以上から、肩甲骨ロック(≒肩甲骨外転前傾の保持)が腕のスイングの勢いを導くと結論しました。
補足。
時々、肩甲骨を内転から外転へ動かす運動エネルギーがパンチ力を高める、という主張を目にします。仮に以上の僕の推理が妥当だとするなら、それはむしろパンチ力を弱めます。
背屈ロック
手首を背屈させると、構造的に指が握られます。恐らくは猿だった頃の名残です。猿は指で握るのてはなく、構造に握らせています。
現役だとカネロにその特徴が現れています。ムエタイの強い選手もそうですね。
猿の名残は、これまた槍投げに利用されたのだと推理します。
投球時のボールの握りが分かりやすいと思います。ボールは無意識化で握られ、リリース時に自動的に指が開きます。
この難しい操作を生まれたばかりの子供ですら簡単に行えるのは、遺伝子レベルでソフトウェアとハードウェアにプログラムされているからだと思います。
オーバースローを行える大型の哺乳類がヒトだけである事実とも整合的です。
つまり、槍を投げる時の形で、すなわち親指と中指、人差し指で握るとスイングの勢いが増すように体が設計されていると言うこと。
ゲンコツと背屈です。この時に腕のスイングが最適化されると推理します。対偶をとれば、握りが悪いならパンチのスイングも悪くると導けます。
背屈とゲンコツで握る場合はGGGのようなスイングに、そうでないならヘイニーのようなスイングになると考えられます。
肩甲骨平面
小胸筋前鋸筋が強い場合は、すなわち肩甲骨ロックができる場合は、必然的に肩甲骨平面内を腕が滑走します。
肩甲骨の窪みが上腕を支え、大胸筋の収縮力を効率的に伝達するので、パンチの勢いは高まります。
図を見ればわかるように、肩甲骨平面は肩より下にあります。
従って、直立した姿勢だと高い打点を導くことが困難となります。
高い打点を導く為に要求されるのは、大腰筋の収縮による脊椎の側屈回旋です。脊椎を側屈させて体を傾けることで、高い打点を実現させます。
この推理は破壊的なパンチを打つ選手の特徴とも整合的です。
ブッ殺すと思ったなら…
次に筋力発揮のイメージ。
大半のボクサーは「せーの」で打ちます。恐らくは元々が弱い骨格だから、手打ちができない故に、「引っ張り打法」へ必然的に収斂していったと考えられます。
骨格が弱いから弱い運動のイメージを獲得する自己強化です。
一方で、生来的に骨格が強い場合は、合理的なイメージが引き寄せられます。すなわち、合理が合理を引き寄せる自己増殖です。僕はこれが天才の持つ論理構造であると予想します。
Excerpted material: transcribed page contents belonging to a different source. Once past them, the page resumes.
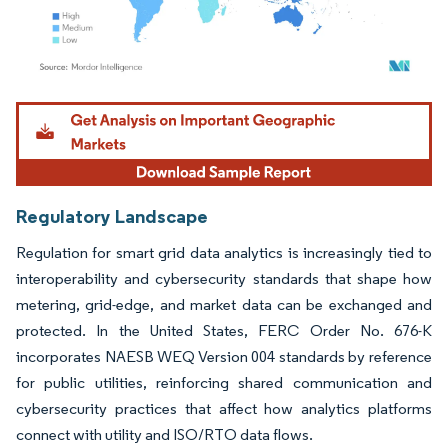
Image © Mordor Intelligence. Reuse requires attribution under CC BY 4.0.
Regulatory Landscape
Regulation for smart grid data analytics is increasingly tied to
interoperability and cybersecurity standards that shape how
metering, grid-edge, and market data can be exchanged and
protected. In the United States, FERC Order No. 676-K
incorporates NAESB WEQ Version 004 standards by reference
for public utilities, reinforcing shared communication and
cybersecurity practices that affect how analytics platforms
connect with utility and ISO/RTO data flows.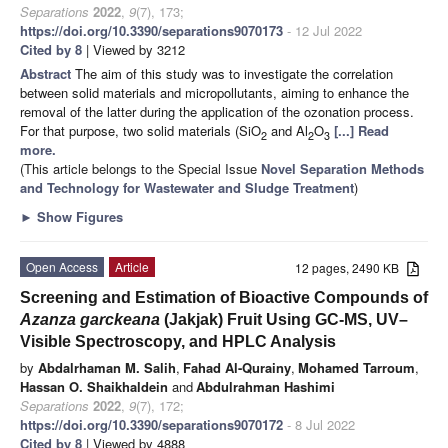
Separations
2022
,
9
(7), 173;
https://doi.org/10.3390/separations9070173
- 12 Jul 2022
Cited by 8
| Viewed by 3212
Abstract
The aim of this study was to investigate the correlation
between solid materials and micropollutants, aiming to enhance the
removal of the latter during the application of the ozonation process.
For that purpose, two solid materials (SiO
and Al
O
[...] Read
2
2
3
more.
(This article belongs to the Special Issue
Novel Separation Methods
and Technology for Wastewater and Sludge Treatment
)
►
Show Figures
Open Access
Article
12 pages, 2490 KB
Screening and Estimation of Bioactive Compounds of
Azanza garckeana
(Jakjak) Fruit Using GC-MS, UV–
Visible Spectroscopy, and HPLC Analysis
by
Abdalrhaman M. Salih
,
Fahad Al-Qurainy
,
Mohamed Tarroum
,
Hassan O. Shaikhaldein
and
Abdulrahman Hashimi
Separations
2022
,
9
(7), 172;
https://doi.org/10.3390/separations9070172
- 8 Jul 2022
Cited by 8
| Viewed by 4888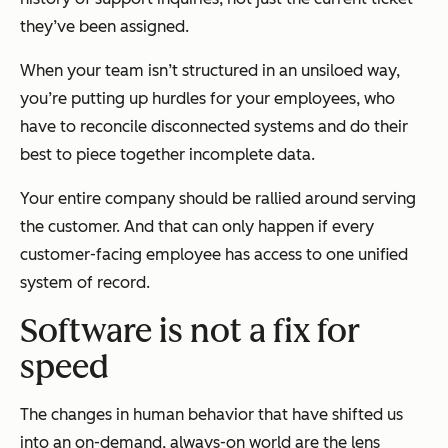
they’ve been assigned.
When your team isn’t structured in an unsiloed way,
you’re putting up hurdles for your employees, who
have to reconcile disconnected systems and do their
best to piece together incomplete data.
Your entire company should be rallied around serving
the customer. And that can only happen if every
customer-facing employee has access to one unified
system of record.
Software is not a fix for
speed
The changes in human behavior that have shifted us
into an on-demand, always-on world are the lens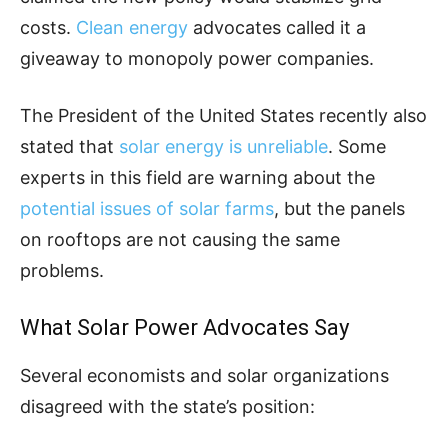
costs.
Clean energy
advocates called it a
giveaway to monopoly power companies.
The President of the United States recently also
stated that
solar energy is unreliable
. Some
experts in this field are warning about the
potential issues of solar farms
, but the panels
on rooftops are not causing the same
problems.
What Solar Power Advocates Say
Several economists and solar organizations
disagreed with the state’s position:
”具体的な何かが”ではなく、自己増殖の循環が天才です。
なので、長岡のように短いタメでパンチが打てない場合は、それを頭で念じ悶えるのを止めて、以上の前提が達成されているのかを見直してください。
疲れたので今日は手打ちの話は終わります。気が向いた時に続きはやります。
非合理な技術の発生源
何故、引っ張り打法のような非合理が発生するのかの仮説です。
社会構造の上部の既得権者は、構造の下部の者たちが、そのシステムのネットワークを外へ広げるのを恐れます。それは、その既得権構造を揺らがせるから。
例えば、明治維新。
幕府が改革を嫌ったのは、封建的な社会構造の上にあぐらをいて、その下の者から搾取する楽さを選んだから。
「殿様だぞ!」に満足し、努力しませんでした。
ネットワークを閉ざし、その外からエネルギーを調達することを止めていた故に、幕府は人口の増加や黒船襲来、産業の発展に伴い増加した社会運営費を賄えなくなりました。
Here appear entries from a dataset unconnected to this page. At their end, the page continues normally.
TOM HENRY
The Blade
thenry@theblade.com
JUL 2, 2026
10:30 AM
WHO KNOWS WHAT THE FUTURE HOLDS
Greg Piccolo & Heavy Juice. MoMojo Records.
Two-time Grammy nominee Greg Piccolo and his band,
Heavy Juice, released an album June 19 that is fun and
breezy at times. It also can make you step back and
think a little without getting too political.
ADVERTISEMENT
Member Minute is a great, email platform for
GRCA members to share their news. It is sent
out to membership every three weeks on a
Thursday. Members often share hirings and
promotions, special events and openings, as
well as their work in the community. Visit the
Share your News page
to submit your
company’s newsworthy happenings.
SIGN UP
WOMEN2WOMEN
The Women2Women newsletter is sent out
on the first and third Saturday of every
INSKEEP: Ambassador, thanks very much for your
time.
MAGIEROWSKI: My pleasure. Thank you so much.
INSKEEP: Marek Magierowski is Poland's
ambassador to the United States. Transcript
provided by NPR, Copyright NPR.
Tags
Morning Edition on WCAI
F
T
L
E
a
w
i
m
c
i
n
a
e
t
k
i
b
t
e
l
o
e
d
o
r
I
幕府は下の者から搾取することで、なんとか自らの既得権を保ちました。しかし、そのせいで下級武士や庶民は飢えます。それは憎悪として社会に蓄積され、倒幕のエネルギーとなりました。
これは社会のフラクタル構造になっています。
雇われトレーナー業の後で、ボクサーの能力を向上させる為の労力を払っても、その時間に賃金は発生しません。
当然結果を出せば、後でその努力は報われるはずですが、リスクとコストを嫌う本能は、それを避けさせます。
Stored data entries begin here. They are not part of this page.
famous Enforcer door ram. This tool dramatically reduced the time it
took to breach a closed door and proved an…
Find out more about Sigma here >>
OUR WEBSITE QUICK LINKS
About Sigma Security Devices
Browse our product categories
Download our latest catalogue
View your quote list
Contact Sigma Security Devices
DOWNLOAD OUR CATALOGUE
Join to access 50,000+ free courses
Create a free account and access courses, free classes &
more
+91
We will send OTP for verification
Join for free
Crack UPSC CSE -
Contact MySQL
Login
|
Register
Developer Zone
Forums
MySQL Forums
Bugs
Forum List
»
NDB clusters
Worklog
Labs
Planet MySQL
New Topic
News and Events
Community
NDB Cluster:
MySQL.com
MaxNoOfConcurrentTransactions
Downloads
すなわち、本能はそれらが発生しそうな経路を認知させません。可能性に盲目となります。
その性質は年功序列や伝統を守らせる動機を導きます。それを保守することに血眼になります。
伝統を検証し、環境に合わなくなった部分を取り除くだけですが、本能はそれをさせません。
「通貨」がつい最近作られただけの、簡単に壊れる概念であることを忘れ、それに魂を売るような人を想像すると分かりやすい思います。依存心が認知能力を失わせるのです。
個人の、努力したくない、楽をして認められたい、楽して偉い顔をしたい、という依存心が認知能力を劣化させ、美しいはずの文化を腐敗させます。
貴重で重要性の高い日本の価値観を存続させる為にも、すなわちコツコツと積み重ねる努力を美徳とする価値観を守るためにも、既得権にあぐらをかいた連中には退場してもらう必要があります。
ガラクタはガラクタです。さっさとゴミ箱に入れないと、社会はその費用を賄えずに潰れます。誰の利益にもなりません。
また、自らがそうならないように戒める必要もあります。それは自分自身を批判的に見ること。
※僕は伝統などの文化が不要だとは思いません。むしろ大切にすべき美しいものだと理解しています。故に既得権化させるべきではないとも考えます。